## Prompt
Only one span is wanted from the lines below: from the one with "Противослеживающее вещество" up to and including the one with "ryzyka popełniania błędów, co". Copy it exactly, without images.

Saved entries:
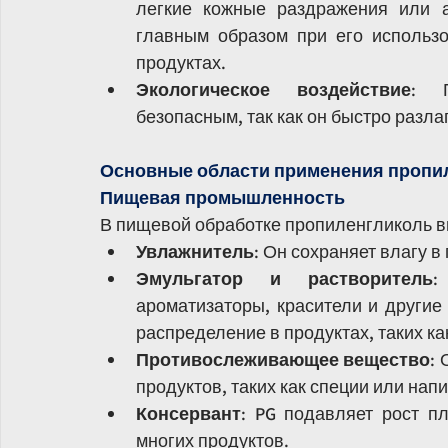
легкие кожные раздражения или а
главным образом при его использо
продуктах.
Экологическое воздействие
: П
безопасным, так как он быстро разла
Основные области применения пропи
Пищевая промышленность
В пищевой обработке пропиленгликоль в
Увлажнитель
: Он сохраняет влагу 
Эмульгатор и растворитель
:
ароматизаторы, красители и другие
распределение в продуктах, таких ка
Противослеживающее вещество
:
продуктов, таких как специи или напи
Консервант
: PG подавляет рост пл
многих продуктов.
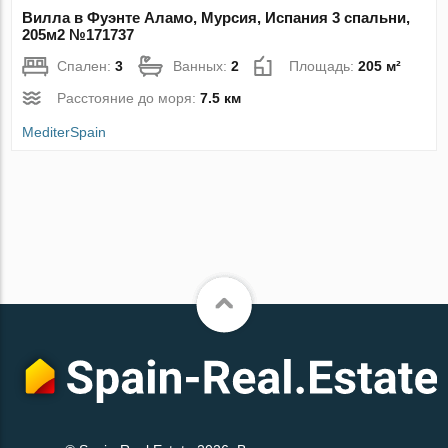
Вилла в Фуэнте Аламо, Мурсия, Испания 3 спальни,
205м2 №171737
Спален:
3
Ванных:
2
Площадь:
205 м²
Расстояние до моря:
7.5 км
MediterSpain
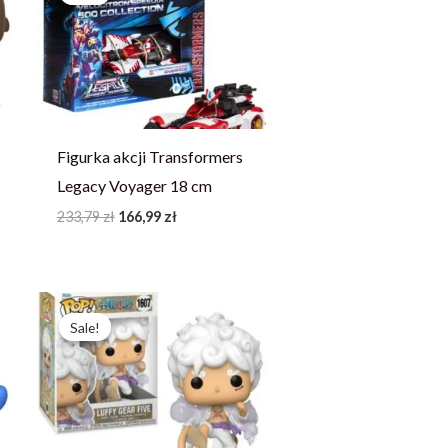
233,79 zł.
166,99 zł.
Figurka akcji Transformers
Legacy Voyager 18 cm
233,79
zł
166,99
zł
Pierwotna
Aktualna
cena
cena
Sale!
Sale!
wynosiła:
wynosi:
246,73 zł.
189,79 zł.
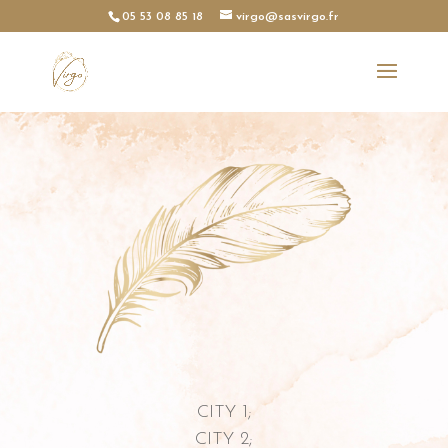
05 53 08 85 18
virgo@sasvirgo.fr
CITY 1;
CITY 2;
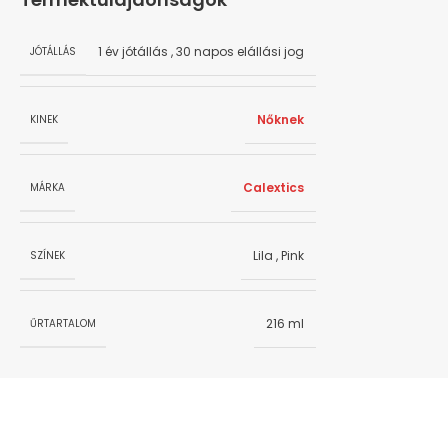
1 év jótállás
,
30 napos elállási jog
JÓTÁLLÁS
Nőknek
KINEK
Calextics
MÁRKA
Lila
,
Pink
SZÍNEK
216 ml
ŰRTARTALOM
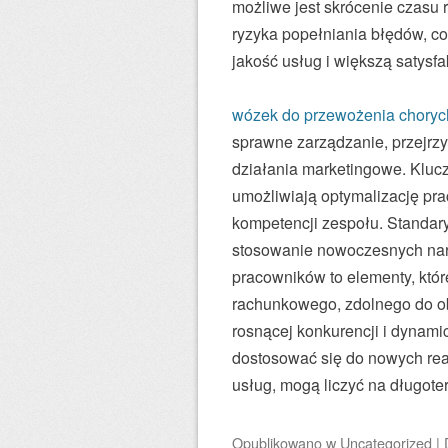
możliwe jest skrócenie czasu 
ryzyka popełniania błędów, co
jakość usług i większą satysfa
wózek do przewożenia choryc
sprawne zarządzanie, przejrzy
działania marketingowe. Kluc
umożliwiają optymalizację pr
kompetencji zespołu. Standar
stosowanie nowoczesnych nar
pracowników to elementy, któ
rachunkowego, zdolnego do o
rosnącej konkurencji i dynamic
dostosować się do nowych rea
usług, mogą liczyć na długote
Opublikowano
w
Uncategorized
|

## Result
Противослеживающее вещество
:
продуктов, таких как специи или напи
Консервант
: PG подавляет рост пл
многих продуктов.
Вилла в Фуэнте Аламо, Мурсия, Испания 3 спальни,
205м2 №171737
Спален:
3
Ванных:
2
Площадь:
205 м²
Расстояние до моря:
7.5 км
MediterSpain
233,79 zł.
166,99 zł.
Figurka akcji Transformers
Legacy Voyager 18 cm
233,79
zł
166,99
zł
Pierwotna
Aktualna
cena
cena
Sale!
Sale!
wynosiła:
wynosi:
246,73 zł.
189,79 zł.
05 53 08 85 18
virgo@sasvirgo.fr
CITY 1;
CITY 2;
1 év jótállás
,
30 napos elállási jog
JÓTÁLLÁS
Nőknek
KINEK
Calextics
MÁRKA
Lila
,
Pink
SZÍNEK
216 ml
ŰRTARTALOM
możliwe jest skrócenie czasu 
ryzyka popełniania błędów, co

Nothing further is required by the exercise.